Sunday 13 November 2011

Smoke and Words


They moved to the suburbs. Got pools
got fooled;
their own tricks used against them.
Peacock’s nothing more than an ornery hen.

“The neighbo[u]rhood of poetry and rhetoric.”

Party at my place tonight
Wander down the block to the house with the red door,
with the painting of the peacock
crawling up the edge on the east side. Its rising. Its raising.
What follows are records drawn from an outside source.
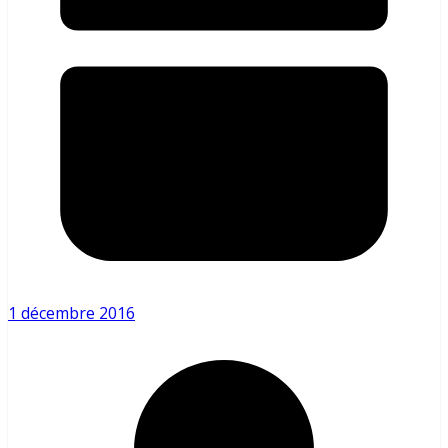
1 décembre 2016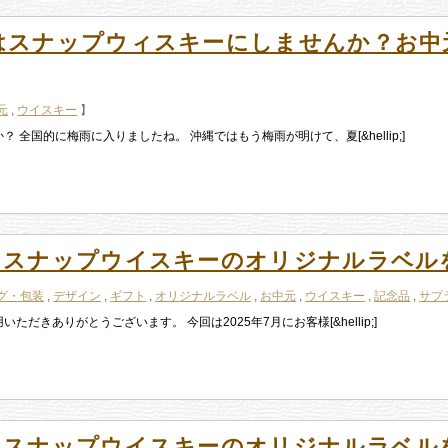
はスナップウィスキーにしませんか？お中
元
,
ウイスキー
】
全国的に梅雨に入りましたね。 沖縄ではもう梅雨が明けて、夏[&hellip;]
たスナップウイスキーのオリジナルラベル
グ・包装
,
デザイン
,
ギフト
,
オリジナルラベル
,
お中元
,
ウイスキー
,
記念品
,
サプ
きありがとうございます。 今回は2025年7月にお客様[&hellip;]
たスナップウイスキーのオリジナルラベル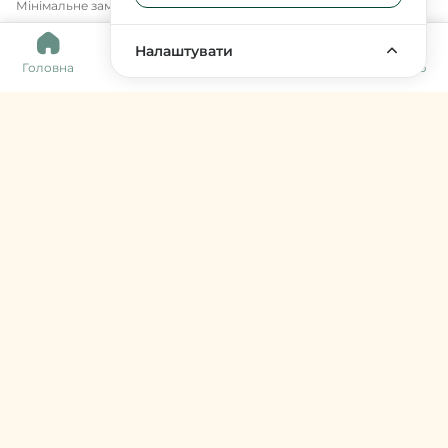
Мінімальне замовлення 400 грн.
0
Налаштувати
Головна
Каталог
Кошик
Обране
Меню
Harvy Market
фермери & артизани
support@harvy.market
Меню
© 2026 Harvy Market. Всі права захищені
Керування cookies
Developed by
Увійти / Зареєструватися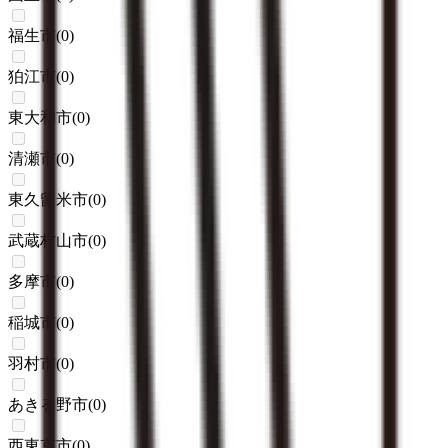
福生市
(
0
)
狛江市
(
0
)
東大和市
(
0
)
清瀬市
(
0
)
東久留米市
(
0
)
武蔵村山市
(
0
)
多摩市
(
0
)
稲城市
(
0
)
羽村市
(
0
)
あきる野市
(
0
)
西東京市
(
0
)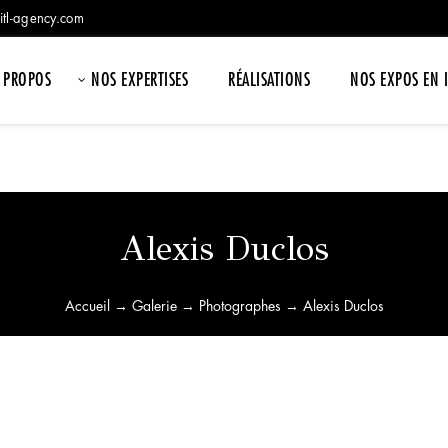
itl-agency.com
 PROPOS
NOS EXPERTISES
RÉALISATIONS
NOS EXPOS EN 
Alexis Duclos
Accueil
→
Galerie
→
Photographes
→ Alexis Duclos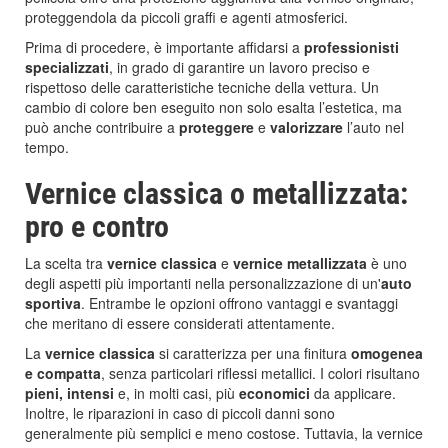
proteggendola da piccoli graffi e agenti atmosferici.
Prima di procedere, è importante affidarsi a
professionisti
specializzati
, in grado di garantire un lavoro preciso e
rispettoso delle caratteristiche tecniche della vettura. Un
cambio di colore ben eseguito non solo esalta l’estetica, ma
può anche contribuire a
proteggere
e
valorizzare
l’auto nel
tempo.
Vernice classica o metallizzata:
pro e contro
La scelta tra
vernice classica
e
vernice metallizzata
è uno
degli aspetti più importanti nella personalizzazione di un'
auto
sportiva
. Entrambe le opzioni offrono vantaggi e svantaggi
che meritano di essere considerati attentamente.
La
vernice classica
si caratterizza per una finitura
omogenea
e compatta
, senza particolari riflessi metallici. I colori risultano
pieni, intensi
e, in molti casi, più
economici
da applicare.
Inoltre, le riparazioni in caso di piccoli danni sono
generalmente più semplici e meno costose. Tuttavia, la vernice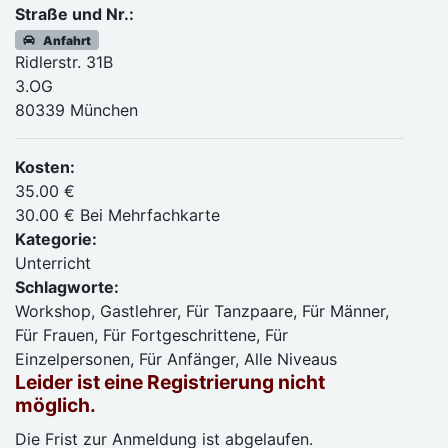
Straße und Nr.:
Anfahrt
Ridlerstr. 31B
3.OG
80339 München
Kosten:
35.00 €
30.00 € Bei Mehrfachkarte
Kategorie:
Unterricht
Schlagworte:
Workshop, Gastlehrer, Für Tanzpaare, Für Männer,
Für Frauen, Für Fortgeschrittene, Für
Einzelpersonen, Für Anfänger, Alle Niveaus
Leider ist eine Registrierung nicht
möglich.
Die Frist zur Anmeldung ist abgelaufen.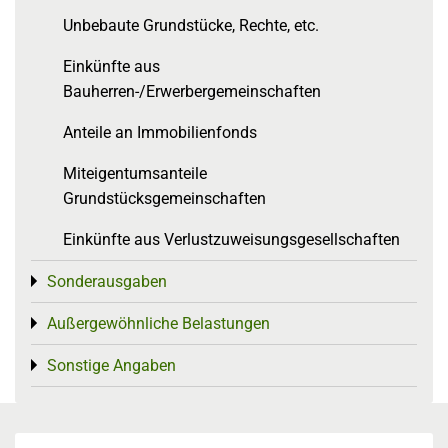
Unbebaute Grundstücke, Rechte, etc.
Einkünfte aus
Bauherren-/Erwerbergemeinschaften
Anteile an Immobilienfonds
Miteigentumsanteile
Grundstücksgemeinschaften
Einkünfte aus Verlustzuweisungsgesellschaften
Sonderausgaben
Toggle menu
Außergewöhnliche Belastungen
Toggle menu
Sonstige Angaben
Toggle menu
They get together and play word games. Eat flambés, say beautiful
things for their own sake.
Quote Elliott and Joyce, flirt like little
girls and little boys, all curtsies and courtesies.
‘Wait til she sees my new publication: On the Word What.’
Just because.

The neighbourhood went up in smoke last week.
Rhetoric has to speak to the insurance company;
poetry never got insurance. Thought nothing bad could ever happen: 
the place was too beautiful to burn.
So all the fucking paper burned.
Smokey maché churned the words and up they flew, mingled with the smoke, forced up by some physics they didn’t understand: They’re rising, they’re raising.

Now the clouds are full of smoke and words. And all the clever
tricks that were written, that had to be read to be understood
are gone.
Free, honest again. In the clouds where they should be and
where they began.

And poetry and rhetoric are naked.
All their clothes burned.
And their neighbourhood is a pile of smouldering ashes.
Atop the pile sits a particularly elaborately-coloured peacock, all
proud and calling, his Tail spread wide and he’s tramping the dust with strong claws and toes and its rising its raising.